Gresham revint. Il la regarda, étendue sur le tapis, le souffle court. « Tu te sens bien ?
— Je suis vidée. Éviscérée. Absoute.
— Ouais. T’as parlé exactement comme ça. De bout en bout. » Il s’assit en tailleur devant sa console et se mit à taper, avec soin.
Plusieurs minutes passèrent.
Une voix féminine jaillit de la console.
« Attention, source d’émission en Afrique du Nord, latitude dix-huit degrés, dix minutes, quinze secondes ; longitude cinq degrés, dix minutes, dix-huit secondes. Vous émettez sur une fréquence réservée par la Convention Internationale des Communications à un usage militaire. Veuillez immédiatement libérer la fréquence. »
Gresham s’éclaircit la voix. « Vassili est-il là ?
— Vassili ?
— Ouais. Da.
— Da. D’accord, ça se présente bien, ne quittez pas, s’il vous plaît. »
Quelques instants plus tard, une voix masculine vint à l’antenne. Son anglais n’était pas aussi bon que celui de la femme. « C’est Jonathan, hein ?
— Ouais. Comment va ?
— Très bien, Jonathan ! Vous avoir reçu les cassettes que j’ai envoyées ?

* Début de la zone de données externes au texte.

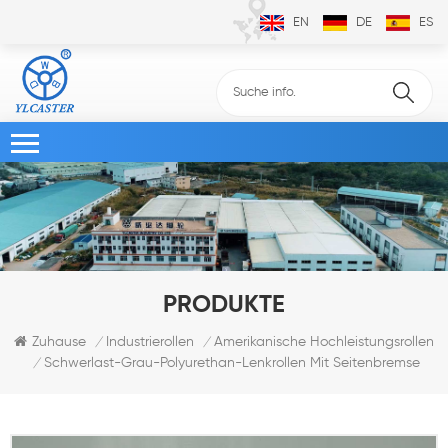
EN
DE
ES
PRODUKTE
Zuhause
Industrierollen
Amerikanische Hochleistungsrollen
/
/
Schwerlast-Grau-Polyurethan-Lenkrollen Mit Seitenbremse
/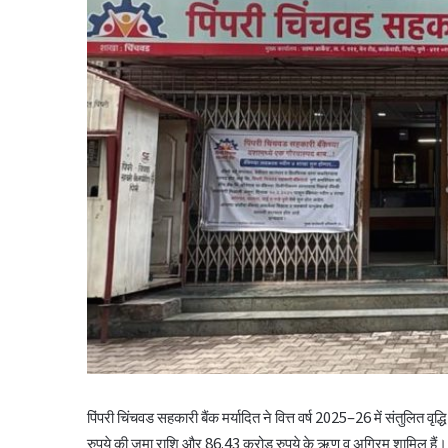
पिंपरी चिंचवड सहकारी बैंक मर्यादित
ने वित्त वर्ष 2025–26 में संतुलित वृ
रुपये की जमा राशि और 86.43 करोड़ रुपये के ऋण व अग्रिम शामिल हैं।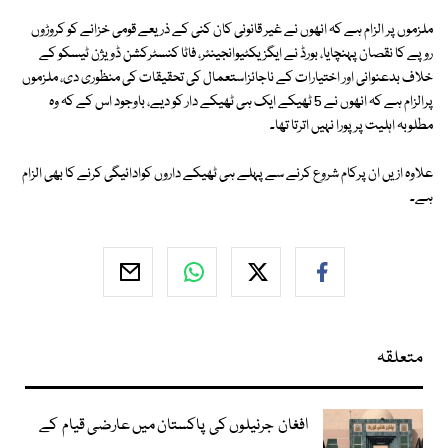
ملزموں پر الزام ہے کہ انھوں نے غیر قانونی کان کنی کے ذریعے قومی خزانے کو کروڑوں
روپے کا نقصان پہنچایا، بورڈ نے ایگزیکٹیوانجینئر، فاٹا کنسٹرکشن ڈویژن ٹیسکو کے
خلاف بدعنوانی اور اختیارات کے ناجائزاستعمال کی تحقیقات کی منظوری دی، ملزموں
پرالزام ہے کہ انھوں نے 5 ٹھیکے ایک ہی ٹھیکے دار کو دیے، باوجود اس کے کہ وہ
مطلوبہ اہلیت پر پورا نہیں اترتا تھا۔
علاوہ ازیں ان پرکام شروع کرنے سے پہلے ہی ٹھیکے داروں کوادائیگی کرنے کا بھی الزام
ہے۔
متعلقہ
افغان جرنیلوں کی پاکستان میں عارضی قیام کے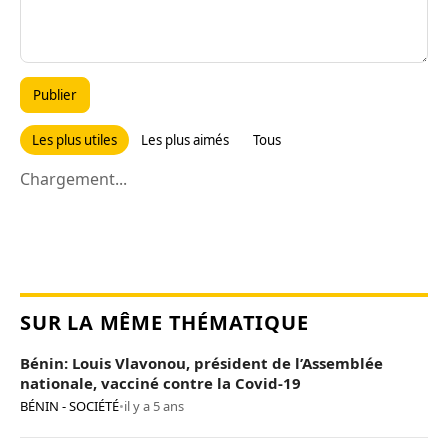
Publier
Les plus utiles
Les plus aimés
Tous
Chargement...
SUR LA MÊME THÉMATIQUE
Bénin: Louis Vlavonou, président de l’Assemblée
nationale, vacciné contre la Covid-19
BÉNIN - SOCIÉTÉ
•
il y a 5 ans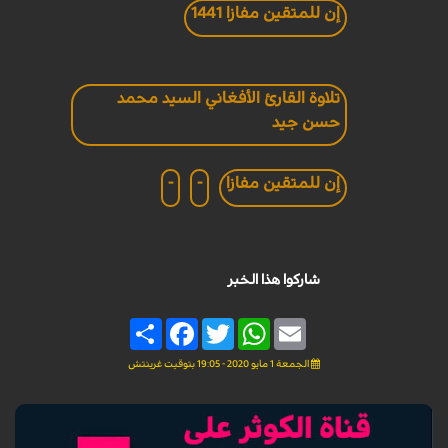
إن للمتقين مفازا 1441
تلاوة القارئ الأفغاني السيد محمد
حسن جيد
إن للمتقين مفازا
-
-
شاركوا هذا الخبر
Share
Facebook
Twitter
WhatsApp
Email
الجمعة 1 مايو 2020 - 19:05 بتوقيت غرينتش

— Oui, Vassili, merci, spassiba, vous êtes très généreux. Comme toujours. J’ai quelque chose de très spécial pour vous ce coup-ci. »
La voix était prudente. « Très spécial, Jonathan ?
— Vassili, c’est un article sans prix. Impossible à obtenir ailleurs. »
Silence malheureux. « Je dois demander, est-ce que ça pouvoir attendre notre prochain passage au-dessus votre secteur ? Nous avoir petits problèmes d’arrimage ici pour l’instant. Très petit problème d’arrimage.
— Je crois franchement que vous auriez tout intérêt à le prendre tout de suite, Vassili.
— Très bien. Je vais brancher brouilleur. » Un temps d’attente. « Paré pour transmission. »
Gresham tapa sur sa console. Vrombissement aigu. Il se redressa, regarda Laura. « Ça va prendre un moment. Leurs brouilleurs sont du genre poussif à bord de ce brave vieux Mémorial Gorbatchev.